The story follows Lemuel Sears, an elderly businessman who becomes obsessed with saving Beasley’s Pond, a beautiful skating pond near his home that is being used as an illegal dump by the local Mafia. The environmental crusade is interwoven with Sears’s late-life romantic and sexual adventures — he has an affair with a younger woman, then a brief homosexual encounter — and with Cheever’s characteristic meditations on the beauty and transience of the natural world.

The novel’s tone is valedictory without being sentimental. Cheever wrote it knowing he was dying, and the book has the quality of a final statement — a last attempt to capture the world’s beauty before it disappears. The prose is luminous, even ecstatic, reaching for a kind of transcendence that Cheever’s earlier, more social fiction rarely attempted.

Reviews were respectful but measured, and some critics felt the book was too slight to stand as a major novel. In retrospect, it is best understood not as a conventional novel but as a lyric meditation — Cheever’s prose poem on aging, desire, and the natural world, written with the urgency of a man who knew his time was short.

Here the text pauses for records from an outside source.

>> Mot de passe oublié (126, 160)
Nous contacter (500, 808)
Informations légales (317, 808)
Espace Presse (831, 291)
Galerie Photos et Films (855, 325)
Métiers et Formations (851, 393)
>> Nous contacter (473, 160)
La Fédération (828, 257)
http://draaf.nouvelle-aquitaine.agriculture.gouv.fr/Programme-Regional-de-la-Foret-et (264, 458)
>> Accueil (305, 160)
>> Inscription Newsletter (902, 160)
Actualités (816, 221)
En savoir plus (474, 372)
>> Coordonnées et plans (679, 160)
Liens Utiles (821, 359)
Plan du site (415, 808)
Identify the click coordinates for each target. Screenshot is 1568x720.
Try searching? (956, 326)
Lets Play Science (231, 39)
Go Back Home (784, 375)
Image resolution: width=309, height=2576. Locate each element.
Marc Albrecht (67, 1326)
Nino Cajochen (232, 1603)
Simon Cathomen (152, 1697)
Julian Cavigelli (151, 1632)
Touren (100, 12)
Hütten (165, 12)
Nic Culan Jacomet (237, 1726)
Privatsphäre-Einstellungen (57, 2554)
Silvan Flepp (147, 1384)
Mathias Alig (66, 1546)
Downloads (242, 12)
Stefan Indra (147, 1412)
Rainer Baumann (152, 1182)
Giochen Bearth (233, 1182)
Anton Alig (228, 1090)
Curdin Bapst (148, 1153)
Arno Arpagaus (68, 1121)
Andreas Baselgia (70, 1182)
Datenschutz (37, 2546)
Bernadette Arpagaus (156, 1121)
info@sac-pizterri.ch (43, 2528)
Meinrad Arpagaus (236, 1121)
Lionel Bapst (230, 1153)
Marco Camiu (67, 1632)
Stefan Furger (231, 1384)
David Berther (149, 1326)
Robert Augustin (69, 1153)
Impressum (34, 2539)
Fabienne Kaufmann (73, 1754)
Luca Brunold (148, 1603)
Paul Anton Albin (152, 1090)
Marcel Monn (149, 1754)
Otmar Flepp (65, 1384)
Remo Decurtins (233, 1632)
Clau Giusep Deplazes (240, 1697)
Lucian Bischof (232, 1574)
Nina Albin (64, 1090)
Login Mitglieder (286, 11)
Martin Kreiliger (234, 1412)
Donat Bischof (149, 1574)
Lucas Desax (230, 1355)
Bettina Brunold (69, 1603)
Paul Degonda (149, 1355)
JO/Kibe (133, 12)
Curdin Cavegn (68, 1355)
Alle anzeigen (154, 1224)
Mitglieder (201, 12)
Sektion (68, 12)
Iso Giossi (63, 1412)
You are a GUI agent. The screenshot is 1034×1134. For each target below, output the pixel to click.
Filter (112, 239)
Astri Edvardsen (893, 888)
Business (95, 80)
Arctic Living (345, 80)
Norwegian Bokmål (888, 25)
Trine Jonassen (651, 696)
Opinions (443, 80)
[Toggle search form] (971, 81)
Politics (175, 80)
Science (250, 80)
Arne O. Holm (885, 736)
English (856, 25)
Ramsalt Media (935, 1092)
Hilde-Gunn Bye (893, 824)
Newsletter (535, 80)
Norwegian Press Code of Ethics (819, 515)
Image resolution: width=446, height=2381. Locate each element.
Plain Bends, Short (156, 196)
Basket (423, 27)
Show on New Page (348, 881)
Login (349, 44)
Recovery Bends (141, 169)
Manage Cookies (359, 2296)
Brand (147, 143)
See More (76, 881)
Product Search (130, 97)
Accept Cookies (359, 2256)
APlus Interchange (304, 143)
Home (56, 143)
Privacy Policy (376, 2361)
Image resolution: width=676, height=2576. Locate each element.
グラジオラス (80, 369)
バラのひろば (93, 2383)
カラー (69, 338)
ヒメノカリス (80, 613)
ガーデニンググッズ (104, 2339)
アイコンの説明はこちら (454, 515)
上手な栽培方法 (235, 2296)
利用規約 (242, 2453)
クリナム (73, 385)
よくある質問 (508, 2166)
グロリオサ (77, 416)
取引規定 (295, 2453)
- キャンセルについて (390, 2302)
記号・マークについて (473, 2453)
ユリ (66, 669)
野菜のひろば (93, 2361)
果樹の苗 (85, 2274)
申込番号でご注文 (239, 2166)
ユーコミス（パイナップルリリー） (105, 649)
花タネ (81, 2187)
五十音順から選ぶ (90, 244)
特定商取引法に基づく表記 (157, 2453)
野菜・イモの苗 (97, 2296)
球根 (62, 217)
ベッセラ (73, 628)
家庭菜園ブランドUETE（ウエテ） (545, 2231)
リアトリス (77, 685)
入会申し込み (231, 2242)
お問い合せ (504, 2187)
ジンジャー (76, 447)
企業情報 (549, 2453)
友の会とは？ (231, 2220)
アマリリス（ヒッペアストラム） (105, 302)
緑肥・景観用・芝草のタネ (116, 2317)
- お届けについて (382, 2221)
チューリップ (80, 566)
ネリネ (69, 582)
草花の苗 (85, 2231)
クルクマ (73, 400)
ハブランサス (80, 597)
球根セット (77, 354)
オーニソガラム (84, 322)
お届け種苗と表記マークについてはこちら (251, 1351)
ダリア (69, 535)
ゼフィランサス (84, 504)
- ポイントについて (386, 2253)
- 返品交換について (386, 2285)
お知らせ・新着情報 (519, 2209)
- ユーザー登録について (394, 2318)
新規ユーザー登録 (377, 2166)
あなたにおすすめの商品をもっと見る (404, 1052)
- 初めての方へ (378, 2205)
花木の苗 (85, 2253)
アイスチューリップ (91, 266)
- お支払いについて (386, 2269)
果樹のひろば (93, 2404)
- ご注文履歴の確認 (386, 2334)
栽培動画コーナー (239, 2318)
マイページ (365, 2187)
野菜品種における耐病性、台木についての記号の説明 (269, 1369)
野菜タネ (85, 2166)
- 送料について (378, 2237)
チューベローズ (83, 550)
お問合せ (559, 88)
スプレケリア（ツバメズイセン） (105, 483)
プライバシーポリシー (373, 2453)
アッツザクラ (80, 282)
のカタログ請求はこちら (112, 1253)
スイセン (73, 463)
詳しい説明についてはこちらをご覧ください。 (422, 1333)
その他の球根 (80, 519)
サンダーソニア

First Edition Identification

Publisher: Alfred A. Knopf, New York Publication date: 1982 Pages: Approximately 100 pages Copyright page: “First Edition” per Knopf convention

Signed Copy Market Values

  • Signed first edition, fine/fine: $300–$800
  • Inscribed copies: $400–$1,200
  • Unsigned first edition, fine/fine: $50–$150

Cheever was already ill when the book was published, and his ability to sign copies was limited by his declining health. Signed copies from this period carry the additional weight of being among the last items Cheever signed. The narrow window between publication and death (approximately five months) makes signed copies of this title somewhat scarcer than its moderate price might suggest.

Collecting Significance

Oh What a Paradise It Seems is a natural companion to Falconer and The Stories — the final panel in a late-career triptych that represents Cheever at his most artistically ambitious. Its brevity and its valedictory quality give it a particular emotional resonance for collectors who know the circumstances of its composition. For a Cheever collection, it serves as both a completing title and a poignant endpoint.